It may be good for the CBN to take another look at the ban
Vice President Yemi Osinbajo last Friday joined his voice to that of other stakeholders that have been campaigning against the prohibition of cryptocurrency operations in the country, arguing that “we must act with knowledge and not fear.” in a keynote address at a one-day economic summit in which the Central Bank of Nigeria (CBN) was one of the organisers, Osinbajo tasked both the apex bank and the Security and Exchange Commission (SEC) to provide a robust regulatory regime that addresses genuine concerns about the use of cryptocurrency.
It is recalled that the CBN had in February directed all deposit money banks (DMBs) and other financial institutions to desist from transacting in and with entities dealing in cryptocurrencies. According to the CBN, its latest restriction is only a reminder of a 2017 circular.
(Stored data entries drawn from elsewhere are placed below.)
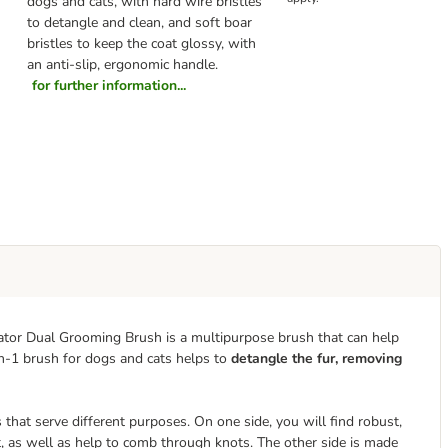
dogs and cats, with hard wire bristles
to detangle and clean, and soft boar
bristles to keep the coat glossy, with
an anti-slip, ergonomic handle.
for further information...
inator Dual Grooming Brush is a multipurpose brush that can help
n-1 brush for dogs and cats helps to
detangle the fur, removing
hat serve different purposes. On one side, you will find robust,
t, as well as help to comb through knots. The other side is made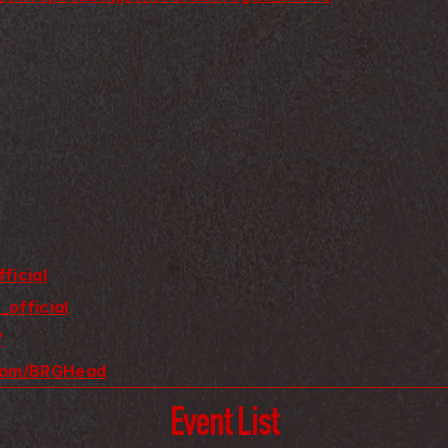
ficial
_official
7
.com/BRGHead
Event List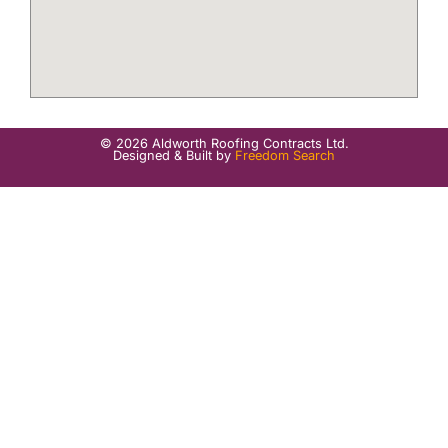
© 2026 Aldworth Roofing Contracts Ltd.
Designed & Built by
Freedom Search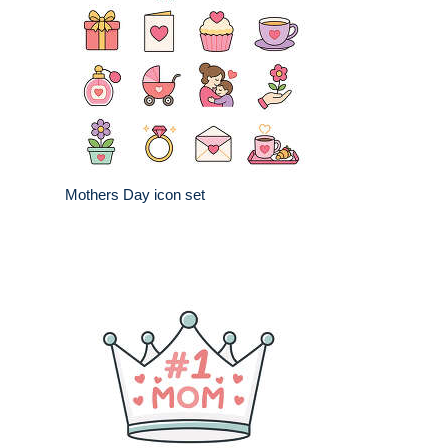
Mothers Day icon set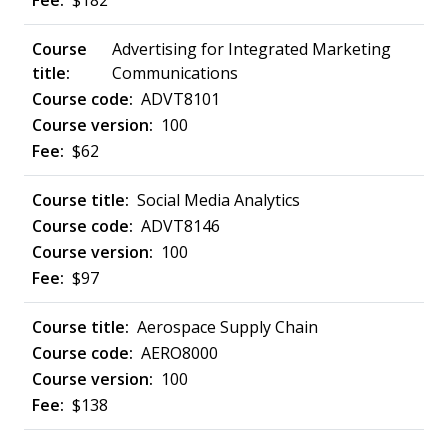
$182
Advertising for Integrated Marketing
Communications
ADVT8101
100
$62
Social Media Analytics
ADVT8146
100
$97
Aerospace Supply Chain
AERO8000
100
$138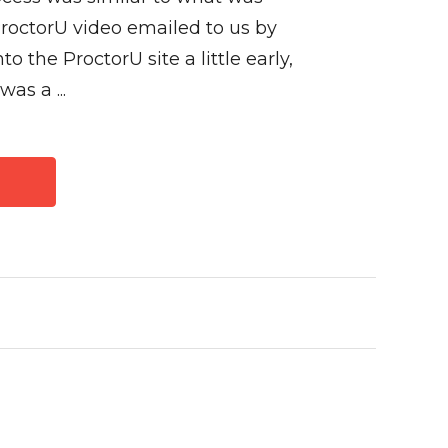
ProctorU video emailed to us by
to the ProctorU site a little early,
as a ...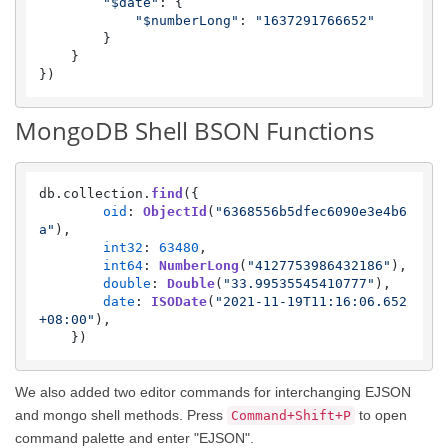
"$date"
: {

"$numberLong"
: 
"1637291766652"
        }

    }

})
MongoDB Shell BSON Functions
db.
collection
.
find
({

oid
: 
ObjectId
(
"6368556b5dfec6090e3e4b6
a"
),

int32
: 
63480
,

int64
: 
NumberLong
(
"4127753986432186"
),

double
: 
Double
(
"33.99535545410777"
),

date
: 
ISODate
(
"2021-11-19T11:16:06.652
+08:00"
),

    })
We also added two editor commands for interchanging EJSON
and mongo shell methods. Press
to open
Command+Shift+P
command palette and enter "EJSON".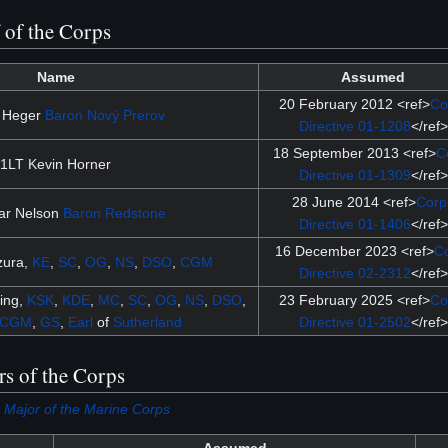
f of the Corps
Name
Assumed
20 February 2012 <ref>
Co
 Heger
Baron
Nový Prerov
Directive 01-1208
</ref>
18 September 2013 <ref>
C
1LT Kevin Horner
Directive 01-1309
</ref>
28 June 2014 <ref>
Corp
ar Nelson
Baron
Redstone
Directive 01-1406
</ref>
16 December 2023 <ref>
C
zura,
KE
,
SC
,
OG
,
NS
,
DSO
,
CGM
Directive 02-2312
</ref>
ing,
KSK
,
KDE
,
MC
,
SC
,
OG
,
NS
,
DSO
,
23 February 2025 <ref>
Co
CGM
,
GS
,
Earl
of
Sutherland
Directive 01-2502
</ref>
rs of the Corps
 Major of the Marine Corps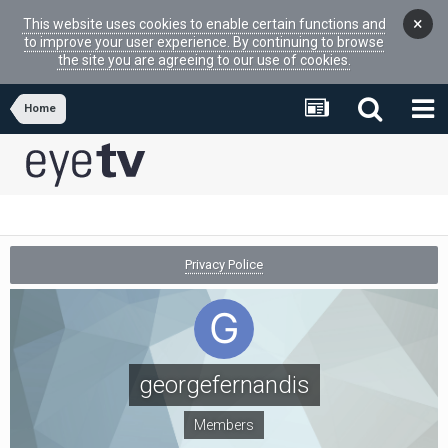
×
This website uses cookies to enable certain functions and
to improve your user experience. By continuing to browse
the site you are agreeing to our use of cookies.
Home
Privacy Police
georgefernandis
Members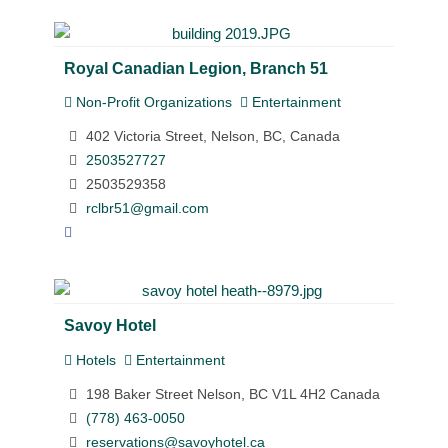
Royal Canadian Legion, Branch 51
Non-Profit Organizations
Entertainment
402 Victoria Street, Nelson, BC, Canada
2503527727
2503529358
rclbr51@gmail.com
Savoy Hotel
Hotels
Entertainment
198 Baker Street Nelson, BC V1L 4H2 Canada
(778) 463-0050
reservations@savoyhotel.ca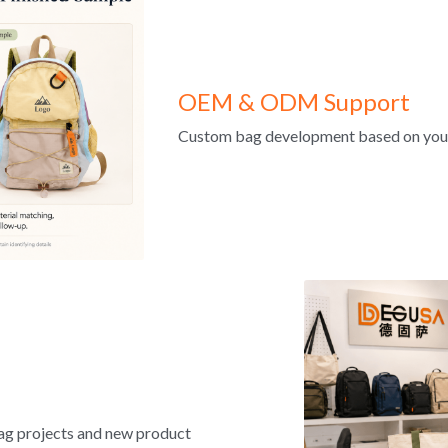
OEM & ODM Support
Custom bag development based on your d
ag projects and new product 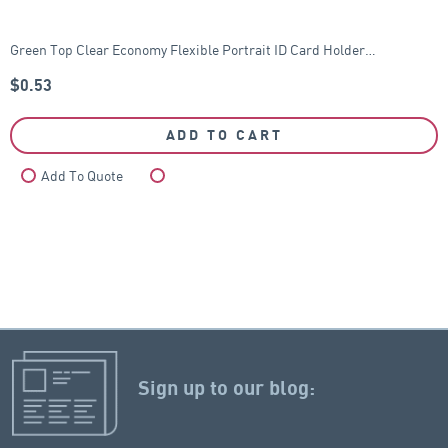
Green Top Clear Economy Flexible Portrait ID Card Holder…
$
0.53
ADD TO CART
Add To Quote
Compare
Sign up to our blog: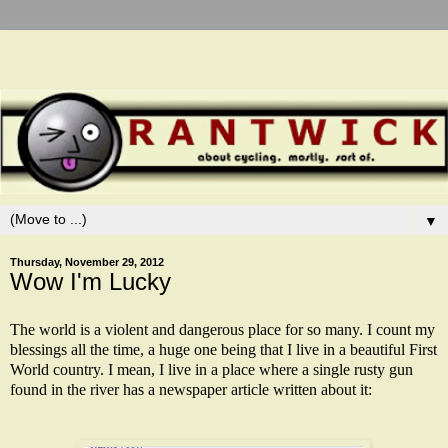
▼
Thursday, November 29, 2012
Wow I'm Lucky
The world is a violent and dangerous place for so many. I count my
blessings all the time, a huge one being that I live in a beautiful First
World country. I mean, I live in a place where a single rusty gun
found in the river has a newspaper article written about it: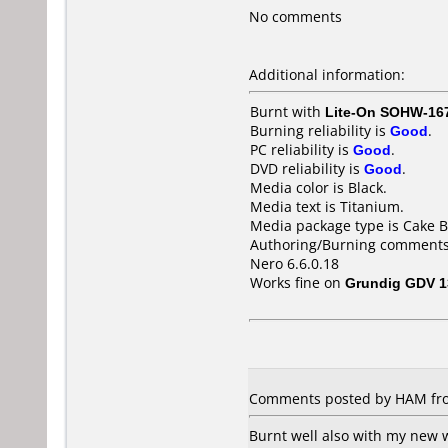
No comments
Additional information:
Burnt with
Lite-On SOHW-16
Burning reliability is
Good
.
PC reliability is
Good
.
DVD reliability is
Good
.
Media color is Black.
Media text is Titanium.
Media package type is Cake B
Authoring/Burning comments
Nero 6.6.0.18
Works fine on
Grundig GDV 1
Comments posted by HAM from
Burnt well also with my new w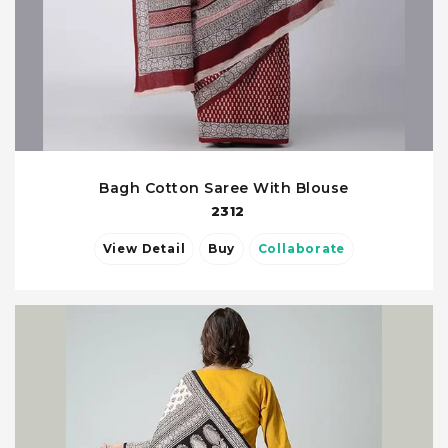
Bagh Cotton Saree With Blouse
2312
View Detail
Buy
Collaborate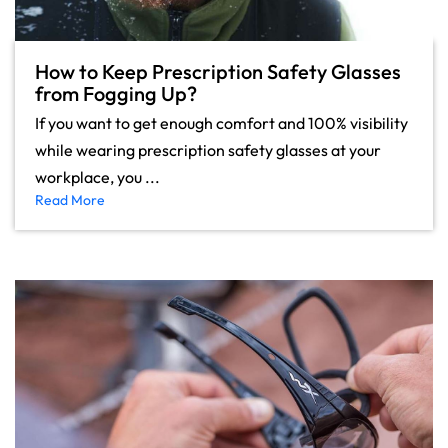
How to Keep Prescription Safety Glasses
from Fogging Up?
If you want to get enough comfort and 100% visibility
while wearing prescription safety glasses at your
workplace, you ...
Read More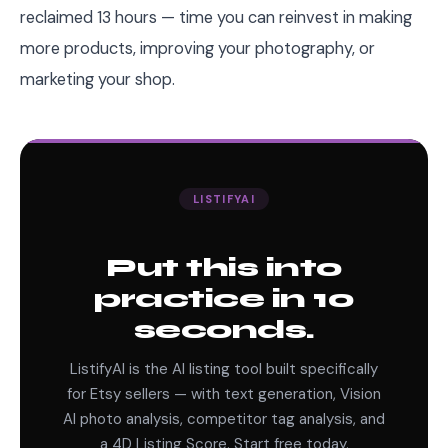
reclaimed 13 hours — time you can reinvest in making
more products, improving your photography, or
marketing your shop.
LISTIFYAI
Put this into
practice in 10
seconds.
ListifyAI is the AI listing tool built specifically
for Etsy sellers — with text generation, Vision
AI photo analysis, competitor tag analysis, and
a 4D Listing Score. Start free today.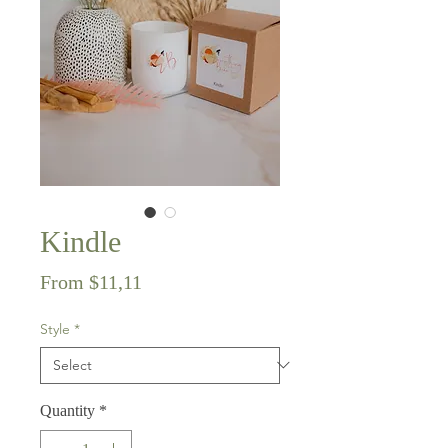
Kindle
Sale
From
$11,11
Price
Style
*
Quantity
*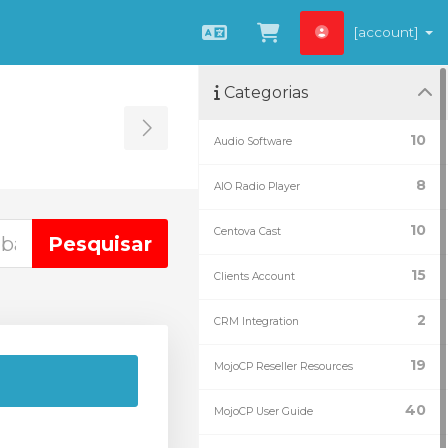
[account]
Português
Visualizar carrin
Categorias
Toggle Sidebar
10
Audio Software
8
AIO Radio Player
10
Centova Cast
15
Clients Account
2
CRM Integration
19
MojoCP Reseller Resources
40
MojoCP User Guide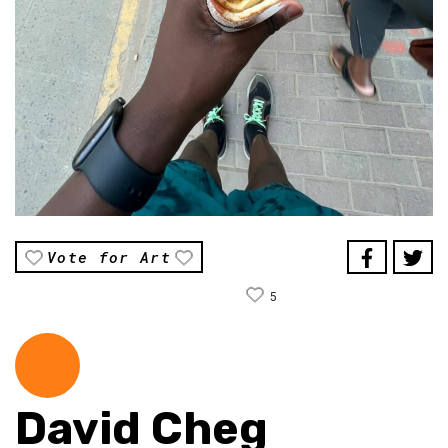
Vote for Art
5
David Cheg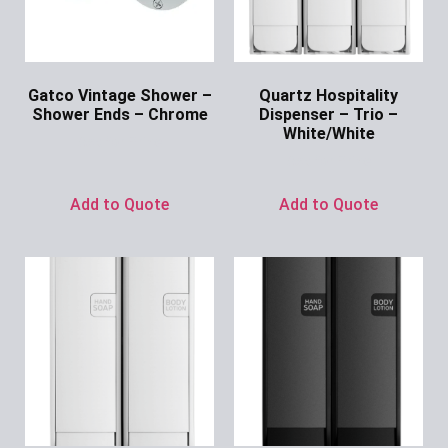
Gatco Vintage Shower –
Quartz Hospitality
Shower Ends – Chrome
Dispenser – Trio –
White/White
Ask for Price
Ask for Price
Add to Quote
Add to Quote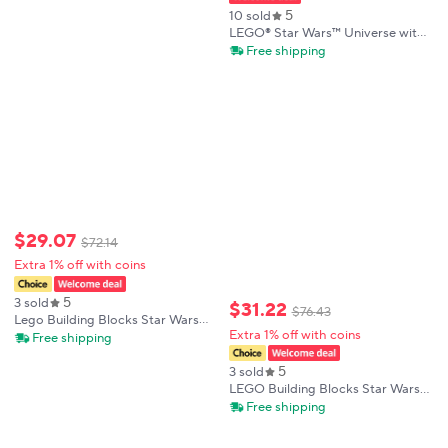
5
10 sold
LEGO® Star Wars™ Universe with
Plo Koon’s Jedi Starfighter
Free shipping
Microfighter 75400 89 Pieces
Birthday Gift
$
29
.
07
$
72
.
14
Extra 1% off with coins
5
3 sold
$
31
.
22
$
76
.
43
Lego Building Blocks Star Wars
Extra 1% off with coins
Series 75443 Ancient House Boys
Free shipping
and Girls Children's Puzzle
Building Blocks Toy Gift
5
3 sold
LEGO Building Blocks Star Wars
40547 Obi-Wan Kenobi & Darth
Free shipping
Vader Model Building Kit
Collectible Figure Hot Sale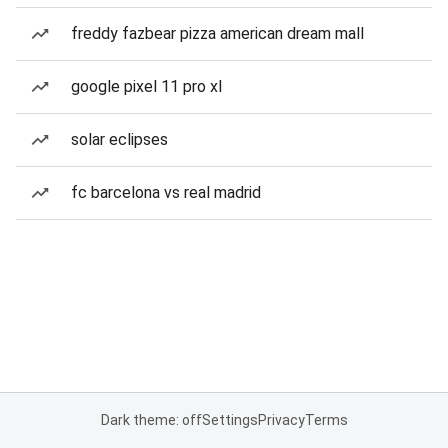
freddy fazbear pizza american dream mall
google pixel 11 pro xl
solar eclipses
fc barcelona vs real madrid
Dark theme: off
Settings
Privacy
Terms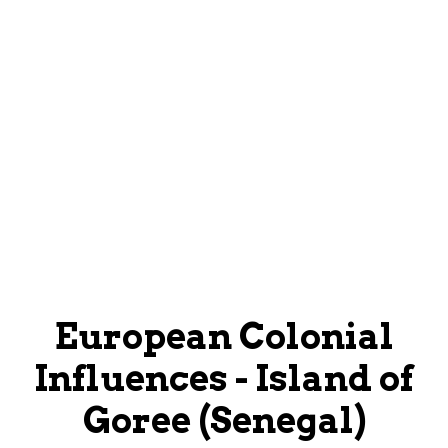
European Colonial
Influences - Island of
Goree (Senegal)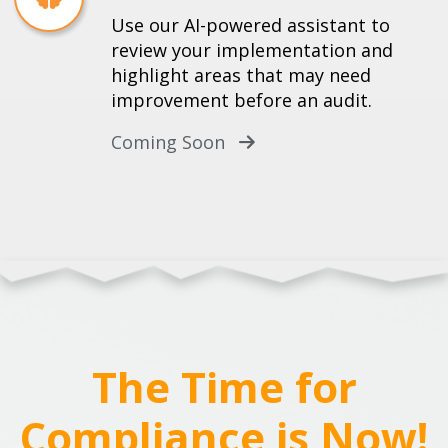
Use our AI-powered assistant to
review your implementation and
highlight areas that may need
improvement before an audit.
Coming Soon
The Time for
Compliance is Now!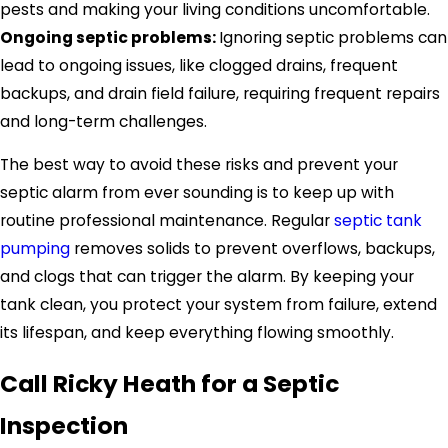
pests and making your living conditions uncomfortable.
Ongoing septic problems:
Ignoring septic problems can
lead to ongoing issues, like clogged drains, frequent
backups, and drain field failure, requiring frequent repairs
and long-term challenges.
The best way to avoid these risks and prevent your
septic alarm from ever sounding is to keep up with
routine professional maintenance. Regular
septic tank
pumping
removes solids to prevent overflows, backups,
and clogs that can trigger the alarm. By keeping your
tank clean, you protect your system from failure, extend
its lifespan, and keep everything flowing smoothly.
Call Ricky Heath for a Septic
Inspection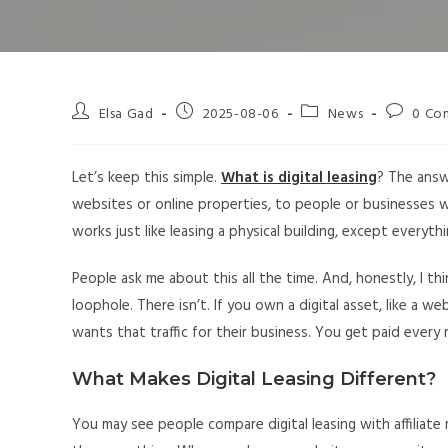
Elsa Gad
2025-08-06
News
0 Co
Let’s keep this simple.
What is digital leasing
? The answe
websites or online properties, to people or businesses who 
works just like leasing a physical building, except everythi
People ask me about this all the time. And, honestly, I th
loophole. There isn’t. If you own a digital asset, like a 
wants that traffic for their business. You get paid ever
What Makes Digital Leasing Different?
You may see people compare digital leasing with affiliate 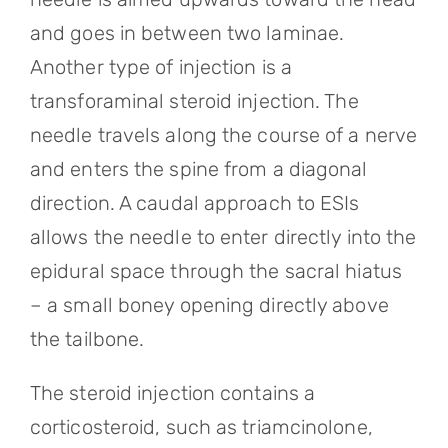
and goes in between two laminae.
Another type of injection is a
transforaminal steroid injection. The
needle travels along the course of a nerve
and enters the spine from a diagonal
direction. A caudal approach to ESIs
allows the needle to enter directly into the
epidural space through the sacral hiatus
– a small boney opening directly above
the tailbone.
The steroid injection contains a
corticosteroid, such as triamcinolone,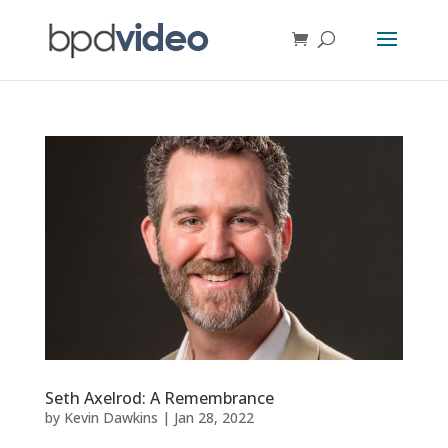
Seth Axelrod: A Remembrance
by
Kevin Dawkins
|
Jan 28, 2022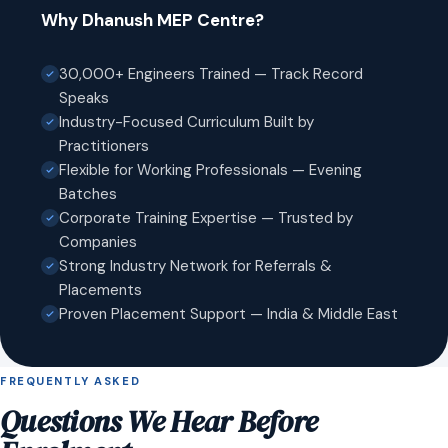
Why Dhanush MEP Centre?
30,000+ Engineers Trained — Track Record
Speaks
Industry-Focused Curriculum Built by
Practitioners
Flexible for Working Professionals — Evening
Batches
Corporate Training Expertise — Trusted by
Companies
Strong Industry Network for Referrals &
Placements
Proven Placement Support — India & Middle East
FREQUENTLY ASKED
Questions We Hear Before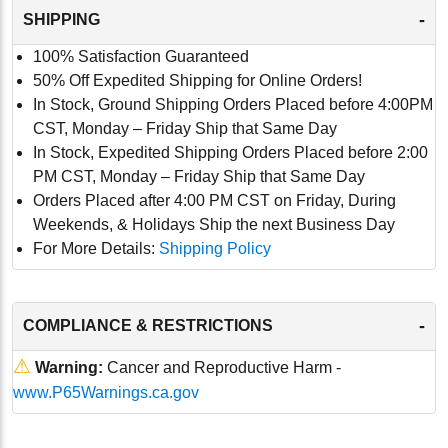
-
SHIPPING
100% Satisfaction Guaranteed
50% Off Expedited Shipping for Online Orders!
In Stock, Ground Shipping Orders Placed before 4:00PM
CST, Monday – Friday Ship that Same Day
In Stock, Expedited Shipping Orders Placed before 2:00
PM CST, Monday – Friday Ship that Same Day
Orders Placed after 4:00 PM CST on Friday, During
Weekends, & Holidays Ship the next Business Day
For More Details:
Shipping Policy
-
COMPLIANCE & RESTRICTIONS
⚠
Warning:
Cancer and Reproductive Harm -
www.P65Warnings.ca.gov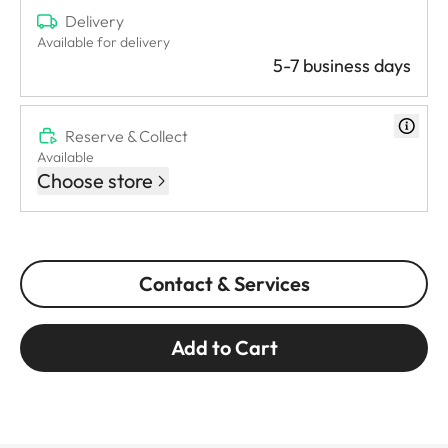
Delivery
Available for delivery
5-7 business days
Reserve & Collect
Available
Choose store
Contact & Services
Add to Cart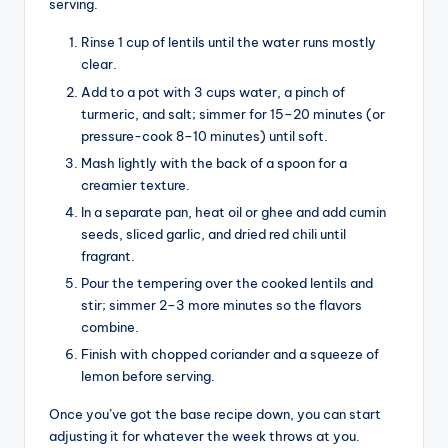
serving.
Rinse 1 cup of lentils until the water runs mostly
clear.
Add to a pot with 3 cups water, a pinch of
turmeric, and salt; simmer for 15–20 minutes (or
pressure-cook 8–10 minutes) until soft.
Mash lightly with the back of a spoon for a
creamier texture.
In a separate pan, heat oil or ghee and add cumin
seeds, sliced garlic, and dried red chili until
fragrant.
Pour the tempering over the cooked lentils and
stir; simmer 2–3 more minutes so the flavors
combine.
Finish with chopped coriander and a squeeze of
lemon before serving.
Once you’ve got the base recipe down, you can start
adjusting it for whatever the week throws at you.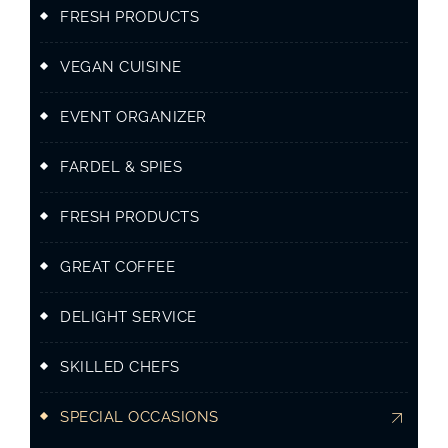
FRESH PRODUCTS
VEGAN CUISINE
EVENT ORGANIZER
FARDEL & SPIES
FRESH PRODUCTS
GREAT COFFEE
DELIGHT SERVICE
SKILLED CHEFS
SPECIAL OCCASIONS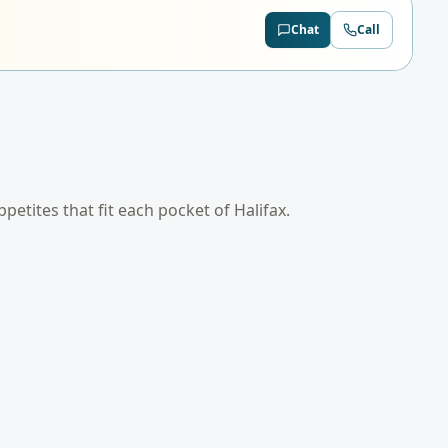
Chat
Call
appetites that fit each pocket of
Halifax
.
The CBN further argued that the prohibition of cryptos was not peculiar to Nigeria, as certain levels of restrictions on financial institutions facilitating crypto transactions were applied in several other countries globally. The apex bank added similar pronouncements had been made in other climes based on the realisation of the significant risks that transacting in cryptocurrencies portend, including loss of investments, money laundering, terrorism financing, illicit fund flows, and criminal activities.
While it is difficult to fault the CBN for the restrictions on cryptocurrencies, not a few stakeholders have also argued that the apex bank’s action is tantamount to throwing away the baby with the bathwater because of the huge gains inherent in the digital currency trade. The flexibility in transactions provided by cryptocurrencies, their economic values, including job creation potential, among others, have become strong arguments in support of their existence.
Available data indicate that in the last five years, Nigeria has traded 60,215 bitcoins, valued at over $566 million. Apart from the United States of America, this is the largest volume worldwide on Paxful, a leading peer-to-peer bitcoin marketplace. The data scraped from Coin Dance shows that from the beginning of May, 2015 to the middle of November, 2020 bitcoin trade in Nigeria increased yearly, at least 19 per cent in volume since 2017. The highest volume (20,504.50) was traded in 2020. With the stark statistics, coupled with the hundreds of jobs created for players in the crypto trade, it would seem that a middle course is desirable rather than an outright ban.
To be clear, the CBN did not outlaw trade in crypto transactions; it only directed banks and other financial institutions to close the accounts used for cryptocurrency operations and desist from transacting in and with entities dealing in cryptocurrencies. But the CBN policy has elicited various reactions even from cryptocurrency traders, who feel that windows other than using the financial institutions were open. Many countries have adopted the CBN option only to discover that it was not a cure-all move. The US Federal Reserve (the equivalent of the CBN) is currently investigating the potential of a central bank digital currency (CBDC) as the backbone for a new, secure real-time payments and settlements system.
The move toward a form of government-backed digital currency in that country is being driven by Fintech firms and a banking industry already piloting or planning to pilot cash-backed digital tokens. We think this is the direction the CBN should be heading. While it is commendable that the apex bank is executing its regulatory mandate of protecting both national interest and that of bank depositors, the SEC intervention should be embraced. According to SEC, it has “engaged with the CBN and agreed to work together to further analyse, and better understand the identified risks to ensure that appropriate and adequate mitigants are put in place, should such securities be allowed in the future.”
That, we believe, is the right way to go.